İmam-ı Gazali “İhyâ-u Ulumi’d Din” adlı eserinde şöyle der: "İnsanların en çok arzuladığı şey, hiç şüphe yoktur ki, cennetteki ebedî ve eksiksiz mutluluktur. Bu mutluluk amel ile kazanılır. Amel de ilimle (bilgiyle) yapılabilir."
Pınarı olmayan su, kaynağı olmayan bilgi, ocağı olmayan ateş tehlike arz eder.
Malumunuz olduğu üzeri camilerin toplumumuzda büyük bir önemi vardır. İlim, irfan, istişare ve ibadet mekanlarıdır. İnsanlara huzur ve güven verir. Tefekkür ve muhasebe etme imkanı sunar.
Camiler, kubbesi altında sıra sıra saf tutan Müslümanlara Mü'min olmanın kardeşliğini ve ümmet olmanın bilincini aşılar.
Camide bulunmanın ve cami cemaati olmanın kuralları ve adabı vardır. Müslüman sağında solunda, önünde arkasında, çevresinde bulunan kardeşine rahatsızlık vermez. Onların huşu içinde namaz kılmalarını engelleyen hal ve davranışlardan kaçınır.
Vaaz ve hutbe dinlemenin de bir adabı vardır. Huşu içinde hatibi dinlemek dini bir gerekliliktir.
Yanındakiyle konuşmak, başka şeylerle ilgilenmek, cep telefonuyla meşgul olmak hutbenin özünden uzaklaşmaya, mesajını kaçırmaya ve sevabından mahrum kalmayasebep olur.
Cuma namazı için camiye gelenler, eğer cami avlusunda namaz kılıyorlarsa kıbleye mutlaka dikkat etmeleri gerekir. Gözlemlerimize göre; dışarıda namaz kılanlar kıbleye dikkat etmeden, mihrabın da önüne geçerek namaza durmaktalar.
Cuma namazının bütüncül bir parçası olan son dört rekat sünnet kılınmadan camiden çıkılmaktadır.
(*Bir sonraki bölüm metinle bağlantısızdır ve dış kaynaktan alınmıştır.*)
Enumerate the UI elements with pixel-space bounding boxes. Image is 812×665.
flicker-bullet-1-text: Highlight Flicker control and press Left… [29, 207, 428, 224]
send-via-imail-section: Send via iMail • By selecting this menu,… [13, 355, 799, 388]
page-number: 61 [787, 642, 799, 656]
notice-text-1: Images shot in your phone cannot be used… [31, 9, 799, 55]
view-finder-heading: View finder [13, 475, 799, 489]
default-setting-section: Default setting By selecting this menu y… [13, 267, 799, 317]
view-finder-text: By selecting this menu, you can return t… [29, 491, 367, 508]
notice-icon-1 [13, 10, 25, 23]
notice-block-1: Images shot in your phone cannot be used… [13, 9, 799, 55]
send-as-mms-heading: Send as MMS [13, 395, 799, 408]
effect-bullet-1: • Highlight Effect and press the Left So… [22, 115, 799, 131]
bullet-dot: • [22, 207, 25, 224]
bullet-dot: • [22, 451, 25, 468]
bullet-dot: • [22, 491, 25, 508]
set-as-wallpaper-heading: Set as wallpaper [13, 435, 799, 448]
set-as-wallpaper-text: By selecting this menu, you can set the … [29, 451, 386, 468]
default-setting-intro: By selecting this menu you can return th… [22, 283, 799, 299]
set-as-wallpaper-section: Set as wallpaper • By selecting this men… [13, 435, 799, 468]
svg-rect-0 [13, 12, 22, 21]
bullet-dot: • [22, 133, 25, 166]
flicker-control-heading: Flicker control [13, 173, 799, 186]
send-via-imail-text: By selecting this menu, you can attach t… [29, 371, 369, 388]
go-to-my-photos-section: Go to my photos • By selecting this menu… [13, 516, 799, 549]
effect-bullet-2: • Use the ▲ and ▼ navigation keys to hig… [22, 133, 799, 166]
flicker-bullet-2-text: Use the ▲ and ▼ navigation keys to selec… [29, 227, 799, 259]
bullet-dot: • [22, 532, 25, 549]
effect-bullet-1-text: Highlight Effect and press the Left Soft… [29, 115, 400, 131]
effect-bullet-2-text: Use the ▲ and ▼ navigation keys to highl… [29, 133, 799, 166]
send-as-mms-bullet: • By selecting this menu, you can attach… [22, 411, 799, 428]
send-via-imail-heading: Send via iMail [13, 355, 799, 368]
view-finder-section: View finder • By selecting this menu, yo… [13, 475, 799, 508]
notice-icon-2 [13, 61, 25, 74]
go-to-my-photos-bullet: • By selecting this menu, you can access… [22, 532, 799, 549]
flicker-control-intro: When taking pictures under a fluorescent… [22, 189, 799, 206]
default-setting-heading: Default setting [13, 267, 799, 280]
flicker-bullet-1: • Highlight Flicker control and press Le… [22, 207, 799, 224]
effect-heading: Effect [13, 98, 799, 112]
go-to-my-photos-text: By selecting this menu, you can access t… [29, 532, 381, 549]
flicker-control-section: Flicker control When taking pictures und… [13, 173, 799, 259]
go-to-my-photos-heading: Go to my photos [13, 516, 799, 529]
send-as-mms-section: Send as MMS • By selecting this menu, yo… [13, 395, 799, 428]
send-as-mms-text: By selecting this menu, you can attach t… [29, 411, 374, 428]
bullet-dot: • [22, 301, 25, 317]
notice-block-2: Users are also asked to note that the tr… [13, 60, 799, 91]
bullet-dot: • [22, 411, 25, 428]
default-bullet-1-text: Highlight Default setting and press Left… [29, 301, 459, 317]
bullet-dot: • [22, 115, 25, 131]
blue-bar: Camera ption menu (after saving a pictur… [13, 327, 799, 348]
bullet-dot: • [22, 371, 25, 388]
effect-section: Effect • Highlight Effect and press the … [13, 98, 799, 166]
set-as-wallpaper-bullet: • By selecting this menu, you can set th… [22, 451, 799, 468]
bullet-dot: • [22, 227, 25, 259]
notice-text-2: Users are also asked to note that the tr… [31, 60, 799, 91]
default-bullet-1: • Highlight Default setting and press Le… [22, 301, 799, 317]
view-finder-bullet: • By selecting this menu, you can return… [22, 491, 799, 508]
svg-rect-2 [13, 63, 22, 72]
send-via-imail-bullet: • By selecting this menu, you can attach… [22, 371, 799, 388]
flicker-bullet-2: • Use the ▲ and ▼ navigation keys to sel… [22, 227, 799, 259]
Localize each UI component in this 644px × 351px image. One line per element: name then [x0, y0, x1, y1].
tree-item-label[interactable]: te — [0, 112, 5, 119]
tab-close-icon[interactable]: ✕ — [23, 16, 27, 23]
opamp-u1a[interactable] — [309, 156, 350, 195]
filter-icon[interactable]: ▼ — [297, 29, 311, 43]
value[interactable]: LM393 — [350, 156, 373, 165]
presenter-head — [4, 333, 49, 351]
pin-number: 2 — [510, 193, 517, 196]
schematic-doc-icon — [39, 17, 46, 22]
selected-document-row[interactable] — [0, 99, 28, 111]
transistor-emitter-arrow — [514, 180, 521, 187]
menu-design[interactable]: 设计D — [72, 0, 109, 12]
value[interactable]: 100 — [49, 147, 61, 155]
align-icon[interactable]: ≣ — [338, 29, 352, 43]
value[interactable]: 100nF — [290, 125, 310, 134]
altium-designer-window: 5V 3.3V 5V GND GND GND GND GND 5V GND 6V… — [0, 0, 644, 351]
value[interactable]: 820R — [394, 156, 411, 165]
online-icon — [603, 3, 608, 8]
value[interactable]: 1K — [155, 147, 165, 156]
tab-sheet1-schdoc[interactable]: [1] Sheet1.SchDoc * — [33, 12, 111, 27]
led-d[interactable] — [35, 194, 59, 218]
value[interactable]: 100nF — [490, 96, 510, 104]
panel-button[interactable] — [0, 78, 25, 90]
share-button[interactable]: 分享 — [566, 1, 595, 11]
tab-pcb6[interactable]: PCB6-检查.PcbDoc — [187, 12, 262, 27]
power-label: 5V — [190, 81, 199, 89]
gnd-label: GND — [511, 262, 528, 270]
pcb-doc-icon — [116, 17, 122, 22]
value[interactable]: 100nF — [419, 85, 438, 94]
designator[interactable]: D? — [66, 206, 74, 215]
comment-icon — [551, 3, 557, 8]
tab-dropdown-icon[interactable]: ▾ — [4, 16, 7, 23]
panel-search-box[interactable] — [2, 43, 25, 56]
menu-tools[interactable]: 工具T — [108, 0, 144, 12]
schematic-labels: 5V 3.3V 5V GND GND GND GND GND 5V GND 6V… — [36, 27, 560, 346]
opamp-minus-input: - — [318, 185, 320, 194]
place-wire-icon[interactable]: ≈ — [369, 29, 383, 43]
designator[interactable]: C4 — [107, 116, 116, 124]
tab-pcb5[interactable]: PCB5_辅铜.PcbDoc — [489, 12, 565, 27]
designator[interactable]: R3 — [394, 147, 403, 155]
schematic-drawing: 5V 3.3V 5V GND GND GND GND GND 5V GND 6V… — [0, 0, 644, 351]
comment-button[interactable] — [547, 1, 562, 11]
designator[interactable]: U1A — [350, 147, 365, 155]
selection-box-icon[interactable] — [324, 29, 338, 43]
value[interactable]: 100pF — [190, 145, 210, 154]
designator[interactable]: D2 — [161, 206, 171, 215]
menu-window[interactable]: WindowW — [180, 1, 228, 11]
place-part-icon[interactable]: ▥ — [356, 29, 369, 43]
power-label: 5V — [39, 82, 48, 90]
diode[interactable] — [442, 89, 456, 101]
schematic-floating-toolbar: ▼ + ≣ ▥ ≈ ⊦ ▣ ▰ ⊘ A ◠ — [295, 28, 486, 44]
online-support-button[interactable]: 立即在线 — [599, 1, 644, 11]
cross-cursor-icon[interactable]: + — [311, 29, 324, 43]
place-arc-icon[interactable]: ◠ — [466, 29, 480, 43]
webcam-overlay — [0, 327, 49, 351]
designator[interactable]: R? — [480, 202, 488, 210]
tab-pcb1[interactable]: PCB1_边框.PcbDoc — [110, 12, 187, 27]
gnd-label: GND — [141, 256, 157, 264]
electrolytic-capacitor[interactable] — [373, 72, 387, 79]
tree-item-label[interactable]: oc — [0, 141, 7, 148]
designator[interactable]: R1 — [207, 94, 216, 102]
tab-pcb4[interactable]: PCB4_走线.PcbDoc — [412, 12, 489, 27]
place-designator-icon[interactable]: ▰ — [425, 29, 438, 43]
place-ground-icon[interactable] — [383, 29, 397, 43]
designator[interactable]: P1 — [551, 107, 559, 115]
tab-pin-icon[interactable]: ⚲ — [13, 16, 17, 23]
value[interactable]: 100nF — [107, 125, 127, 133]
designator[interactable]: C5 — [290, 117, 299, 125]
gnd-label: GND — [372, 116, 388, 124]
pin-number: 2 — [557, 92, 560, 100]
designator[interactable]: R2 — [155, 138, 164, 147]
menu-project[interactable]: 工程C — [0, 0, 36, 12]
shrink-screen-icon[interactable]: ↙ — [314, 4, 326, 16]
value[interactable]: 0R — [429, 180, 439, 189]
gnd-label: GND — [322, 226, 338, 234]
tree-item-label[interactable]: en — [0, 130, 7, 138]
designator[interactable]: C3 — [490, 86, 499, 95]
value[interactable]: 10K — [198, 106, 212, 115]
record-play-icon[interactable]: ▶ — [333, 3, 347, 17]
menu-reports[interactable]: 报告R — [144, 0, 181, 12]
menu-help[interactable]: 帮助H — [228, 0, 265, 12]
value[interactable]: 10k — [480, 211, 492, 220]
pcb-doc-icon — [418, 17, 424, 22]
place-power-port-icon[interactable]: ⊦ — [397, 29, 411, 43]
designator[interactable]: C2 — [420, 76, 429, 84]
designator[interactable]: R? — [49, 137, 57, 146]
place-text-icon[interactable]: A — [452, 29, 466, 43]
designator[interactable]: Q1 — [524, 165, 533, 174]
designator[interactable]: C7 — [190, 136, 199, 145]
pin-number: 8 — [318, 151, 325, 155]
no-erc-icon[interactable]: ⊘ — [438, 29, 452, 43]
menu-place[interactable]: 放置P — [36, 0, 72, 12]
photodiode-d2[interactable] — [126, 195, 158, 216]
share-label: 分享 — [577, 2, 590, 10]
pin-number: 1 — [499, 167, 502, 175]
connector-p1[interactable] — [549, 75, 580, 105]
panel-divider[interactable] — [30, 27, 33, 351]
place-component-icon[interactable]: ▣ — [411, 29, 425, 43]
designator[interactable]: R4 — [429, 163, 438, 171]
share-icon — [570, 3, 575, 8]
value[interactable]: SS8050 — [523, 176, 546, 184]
Bu yanlıştan dönülmelidir.
Cami ve camide cemaatle namaz kılmanın adabına uyulmalı, namazların geçerlilik şartları harfiyen yerine getirilmelidir. İmam Hatipler vaazlarında ve hutbelerinde bu konulara tekrar tekrar değinmeli, Müslümanları bilgilendirmelidir.